Miki Nakajima - US grants

This award is funded in whole or in part under the American Rescue Plan Act of 2021 (Public Law 117-2). Mechanisms of crustal formation provide crucial information on the planetary environment. For example, if Earth’s crust formed during the Hadean eon (4.5-4.0 billion years ago) in the same way as the modern Earth, this might indicate that early Earth had plate tectonics. This has significant implications for the early Earth’s environment, given that plate tectonics promote volatile cycling and chemical weathering, which in turn provide key ingredients for life. However, it is also possible that a significant fraction of early Earth’s crust formed by other mechanisms, such as crystallization from magmas that formed by meteorite impacts. This hypothesis does not require early Earth to have had plate tectonics. Information about either mechanism is challenging to obtain because of our extremely limited access to preserved terrestrial materials older than 4 billion years. Most of our direct information about the Hadean crust has been obtained from the extremely resistant mineral called zircons, with ages that approach 4.4 billion years. Zircons contain trace impurities, such as titanium and rare earth elements. Their concentrations can be affected by the formation mechanisms of the magmas from which zircons crystallize, e.g., related to plate tectonics v. meteorite impacts. Here, we will investigate early Earth’s crust formation mechanisms though a multi-pronged approach that includes detailed analysis of trace element chemistry in Hadean zircon. These will then be compared with simulations that predict the trace element chemistry in zircon due to meteorite impact and melting of the early Earth. With these results, we will be able to estimate possible Hadean crust composition and hence its genesis due to impact-related processes. This project will also support students training in modern computational methods, machine learning, and modern methods of mineral analysis. Two of the students will write their senior theses on this project, providing opportunities for the students to participate in this cutting-edge research project. The outcome will be presented at the Rochester Museum and Science Center (RMSC) to enhance local community engagement.

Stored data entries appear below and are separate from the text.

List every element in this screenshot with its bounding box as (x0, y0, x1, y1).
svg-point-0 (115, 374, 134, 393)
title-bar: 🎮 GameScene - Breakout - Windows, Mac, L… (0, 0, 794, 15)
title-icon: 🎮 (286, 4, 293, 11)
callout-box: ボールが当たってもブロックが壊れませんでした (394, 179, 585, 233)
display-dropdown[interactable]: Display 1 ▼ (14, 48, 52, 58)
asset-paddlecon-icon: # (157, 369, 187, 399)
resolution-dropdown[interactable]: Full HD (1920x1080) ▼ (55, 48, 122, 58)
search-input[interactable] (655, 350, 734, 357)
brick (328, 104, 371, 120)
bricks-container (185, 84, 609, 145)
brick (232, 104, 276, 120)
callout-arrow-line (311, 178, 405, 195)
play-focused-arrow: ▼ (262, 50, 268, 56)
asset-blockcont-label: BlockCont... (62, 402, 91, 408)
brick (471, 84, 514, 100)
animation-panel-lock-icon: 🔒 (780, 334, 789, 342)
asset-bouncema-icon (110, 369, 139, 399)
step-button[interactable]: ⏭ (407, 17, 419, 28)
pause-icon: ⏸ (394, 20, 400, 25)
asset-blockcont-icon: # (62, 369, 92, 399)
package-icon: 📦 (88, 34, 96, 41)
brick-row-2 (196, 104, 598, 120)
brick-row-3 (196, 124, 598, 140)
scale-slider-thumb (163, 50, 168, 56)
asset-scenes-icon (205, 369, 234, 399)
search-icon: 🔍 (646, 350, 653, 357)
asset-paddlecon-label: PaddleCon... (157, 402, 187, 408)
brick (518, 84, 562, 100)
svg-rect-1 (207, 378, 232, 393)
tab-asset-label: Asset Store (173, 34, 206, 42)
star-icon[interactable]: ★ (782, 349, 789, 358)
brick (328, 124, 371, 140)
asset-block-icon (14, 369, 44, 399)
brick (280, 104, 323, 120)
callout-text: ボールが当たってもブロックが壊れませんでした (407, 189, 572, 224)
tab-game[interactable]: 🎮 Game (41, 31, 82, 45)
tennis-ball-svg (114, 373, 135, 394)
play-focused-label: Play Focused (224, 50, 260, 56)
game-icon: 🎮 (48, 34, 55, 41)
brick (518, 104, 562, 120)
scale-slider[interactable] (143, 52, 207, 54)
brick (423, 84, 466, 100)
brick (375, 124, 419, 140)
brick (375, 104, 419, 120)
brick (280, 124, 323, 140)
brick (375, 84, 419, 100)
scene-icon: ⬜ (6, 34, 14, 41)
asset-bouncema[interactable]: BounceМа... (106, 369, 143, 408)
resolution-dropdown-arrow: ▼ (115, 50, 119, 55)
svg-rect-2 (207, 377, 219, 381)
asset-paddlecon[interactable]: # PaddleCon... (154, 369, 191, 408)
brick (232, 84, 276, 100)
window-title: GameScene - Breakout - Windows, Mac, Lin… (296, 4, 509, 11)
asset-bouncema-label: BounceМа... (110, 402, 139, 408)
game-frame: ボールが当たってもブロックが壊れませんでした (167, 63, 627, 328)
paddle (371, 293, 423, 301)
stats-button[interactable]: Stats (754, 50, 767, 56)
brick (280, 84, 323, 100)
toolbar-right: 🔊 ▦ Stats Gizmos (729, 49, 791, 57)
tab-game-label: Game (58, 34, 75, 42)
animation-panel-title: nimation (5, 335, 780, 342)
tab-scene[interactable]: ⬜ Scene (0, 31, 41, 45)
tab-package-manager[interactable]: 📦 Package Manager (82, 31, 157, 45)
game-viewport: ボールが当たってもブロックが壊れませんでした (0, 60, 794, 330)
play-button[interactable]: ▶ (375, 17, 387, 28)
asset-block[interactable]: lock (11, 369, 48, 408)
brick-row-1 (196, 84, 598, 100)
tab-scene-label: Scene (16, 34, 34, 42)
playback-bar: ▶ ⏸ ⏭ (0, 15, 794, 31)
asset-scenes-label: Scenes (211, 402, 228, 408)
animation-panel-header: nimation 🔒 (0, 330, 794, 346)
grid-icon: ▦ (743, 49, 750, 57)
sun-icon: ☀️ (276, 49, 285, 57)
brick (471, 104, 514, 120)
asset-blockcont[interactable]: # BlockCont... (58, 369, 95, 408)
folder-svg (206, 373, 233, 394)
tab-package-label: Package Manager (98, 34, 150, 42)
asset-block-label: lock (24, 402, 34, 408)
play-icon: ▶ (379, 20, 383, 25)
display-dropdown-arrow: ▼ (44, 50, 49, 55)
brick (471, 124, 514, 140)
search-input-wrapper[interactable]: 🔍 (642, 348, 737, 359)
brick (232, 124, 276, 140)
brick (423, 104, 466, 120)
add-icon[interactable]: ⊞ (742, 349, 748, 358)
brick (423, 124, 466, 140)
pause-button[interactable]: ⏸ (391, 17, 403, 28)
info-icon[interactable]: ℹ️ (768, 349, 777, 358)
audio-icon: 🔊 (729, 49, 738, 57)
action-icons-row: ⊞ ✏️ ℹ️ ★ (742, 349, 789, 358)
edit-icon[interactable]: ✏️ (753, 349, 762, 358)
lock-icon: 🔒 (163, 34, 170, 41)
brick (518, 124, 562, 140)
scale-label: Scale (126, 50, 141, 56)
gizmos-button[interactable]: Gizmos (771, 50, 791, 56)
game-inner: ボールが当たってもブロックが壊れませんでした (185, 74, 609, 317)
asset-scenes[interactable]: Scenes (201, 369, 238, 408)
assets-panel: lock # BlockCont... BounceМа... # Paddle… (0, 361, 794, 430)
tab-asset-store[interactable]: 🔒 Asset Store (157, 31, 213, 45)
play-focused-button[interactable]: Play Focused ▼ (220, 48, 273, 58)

This will be the first time machine learning methodologies have been explored to characterize the origin of zircons based on their trace element abundances. We will train our machine learning model with more recently formed zircons whose origins are well known, and subsequently apply the model to the Hadean zircons to identify their origins. We propose to conduct the following tasks; (1) we will characterize trace impurities in zircons formed from impact-induced magma by analyzing samples provided by the Smithsonian Institute, (2) We will collect rock samples from the Sudbury impact basin, which formed 1.85 billion years ago and has the largest preserved crust crystallized from impact-induced magma on Earth, and (3) we will conduct impact simulations and melt evolution calculations, which will be compared with whole rock chemistry and zircon trace elements from the Sudbury basin samples. Once chemical, physical and machine learning models are developed, we will apply it to Hadean zircon data to identify whether some of the zircons formed by impact. Finally, based on our model and trace element abundances in Hadean zircons, we will explore the Hadean crust composition and its potential relation to impact-related processes. Our unique and comprehensive approach will provide new insights to understand the poorly constrained environment of the early Earth. By understanding the crust formation process during the Hadean, we can better constrain the early Earth's environments, including crust production rate and volatile cycling. Moreover, with machine learning being a key component of this project, data preservation and archiving will be a top priority. We plan to archive our analyzed sample data in a similar format as the extant GeoRoc database, which will be publicly accessible. We will dedicate one class for this project and student participation will be a key aspect of this proposed work. Through the class activity, the students will learn impact processes, Sudbury geology, and the geochemical techniques involved in rock (x-ray fluorescence) and mineral (laser ablation inductively coupled plasma mass spectrometry) analysis.

This award reflects NSF's statutory mission and has been deemed worthy of support through evaluation using the Foundation's intellectual merit and broader impacts review criteria.